▸ WHAT TO WORK ON: From the records below, take each line where the string "permettent" shows up and copy it.

▸ EXCERPTED RECORDS:
+ + + + + + +
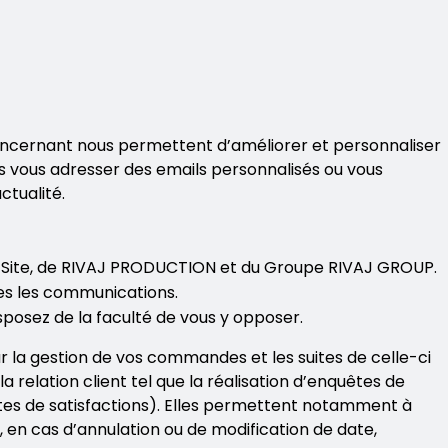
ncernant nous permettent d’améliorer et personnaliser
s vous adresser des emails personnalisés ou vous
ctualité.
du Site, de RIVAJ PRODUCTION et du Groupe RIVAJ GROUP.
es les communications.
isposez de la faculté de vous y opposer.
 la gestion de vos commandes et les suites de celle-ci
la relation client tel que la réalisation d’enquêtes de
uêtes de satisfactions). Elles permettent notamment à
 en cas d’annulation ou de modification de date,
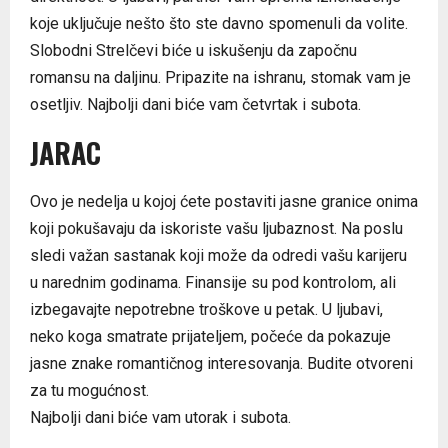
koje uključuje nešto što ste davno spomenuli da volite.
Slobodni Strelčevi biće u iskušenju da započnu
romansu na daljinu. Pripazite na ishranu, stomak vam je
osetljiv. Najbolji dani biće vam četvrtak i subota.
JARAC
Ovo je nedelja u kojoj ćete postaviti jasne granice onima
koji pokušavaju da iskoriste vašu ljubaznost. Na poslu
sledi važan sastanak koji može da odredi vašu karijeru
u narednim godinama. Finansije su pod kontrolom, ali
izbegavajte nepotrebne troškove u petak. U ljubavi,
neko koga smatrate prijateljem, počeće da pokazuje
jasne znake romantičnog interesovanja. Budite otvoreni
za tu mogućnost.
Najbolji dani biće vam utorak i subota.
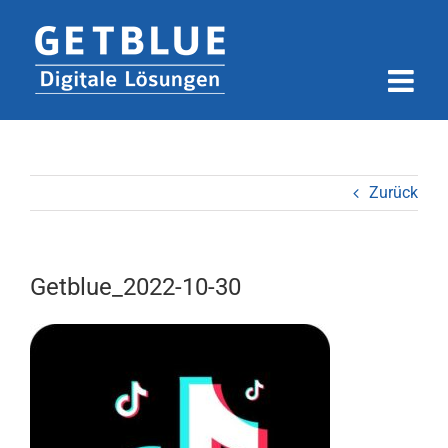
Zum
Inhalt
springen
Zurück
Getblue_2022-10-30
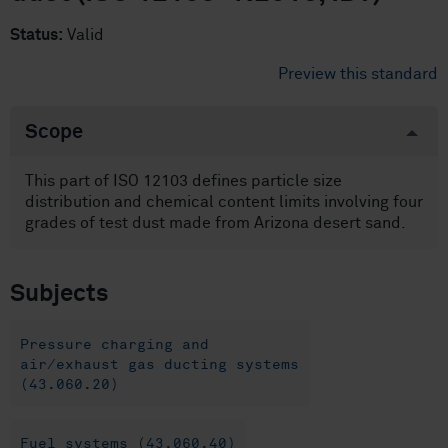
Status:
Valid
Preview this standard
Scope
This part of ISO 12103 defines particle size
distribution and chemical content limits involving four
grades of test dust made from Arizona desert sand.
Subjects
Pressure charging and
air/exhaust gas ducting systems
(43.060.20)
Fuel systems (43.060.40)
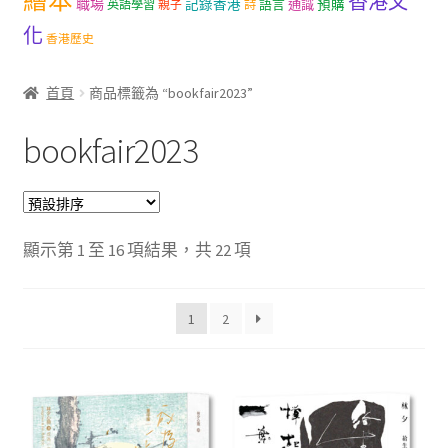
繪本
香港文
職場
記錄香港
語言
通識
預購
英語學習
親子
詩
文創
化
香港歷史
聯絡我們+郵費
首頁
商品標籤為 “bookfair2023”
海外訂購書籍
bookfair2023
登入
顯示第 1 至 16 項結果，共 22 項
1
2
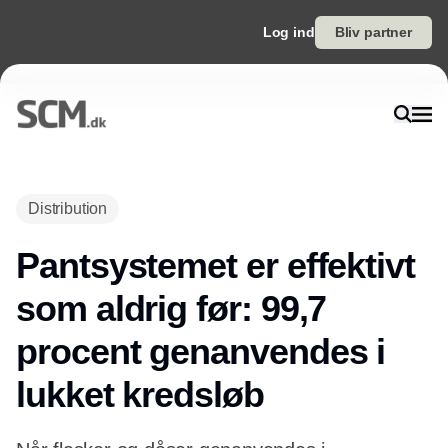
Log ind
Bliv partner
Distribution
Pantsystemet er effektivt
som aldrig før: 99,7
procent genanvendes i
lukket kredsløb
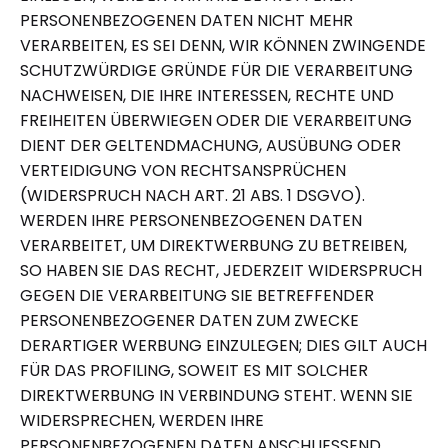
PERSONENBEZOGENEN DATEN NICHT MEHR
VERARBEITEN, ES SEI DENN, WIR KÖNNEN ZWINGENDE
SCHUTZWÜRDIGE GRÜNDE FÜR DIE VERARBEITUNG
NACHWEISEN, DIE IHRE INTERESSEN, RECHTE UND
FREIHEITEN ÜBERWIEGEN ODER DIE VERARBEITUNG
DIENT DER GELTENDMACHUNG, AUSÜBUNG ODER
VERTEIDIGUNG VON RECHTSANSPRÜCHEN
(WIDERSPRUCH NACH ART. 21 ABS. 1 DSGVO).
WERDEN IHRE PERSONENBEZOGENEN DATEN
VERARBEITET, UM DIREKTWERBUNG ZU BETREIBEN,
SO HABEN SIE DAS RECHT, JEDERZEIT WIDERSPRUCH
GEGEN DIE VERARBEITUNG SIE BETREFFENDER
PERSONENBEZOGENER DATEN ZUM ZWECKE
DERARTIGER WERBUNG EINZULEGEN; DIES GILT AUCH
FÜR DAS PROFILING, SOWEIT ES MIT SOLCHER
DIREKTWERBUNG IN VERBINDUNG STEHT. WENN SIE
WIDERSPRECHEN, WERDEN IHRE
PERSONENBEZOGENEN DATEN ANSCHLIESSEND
+ + + + + + +
▸ REPLY TO THE TASK:
ncernant nous permettent d’améliorer et personnaliser
uêtes de satisfactions). Elles permettent notamment à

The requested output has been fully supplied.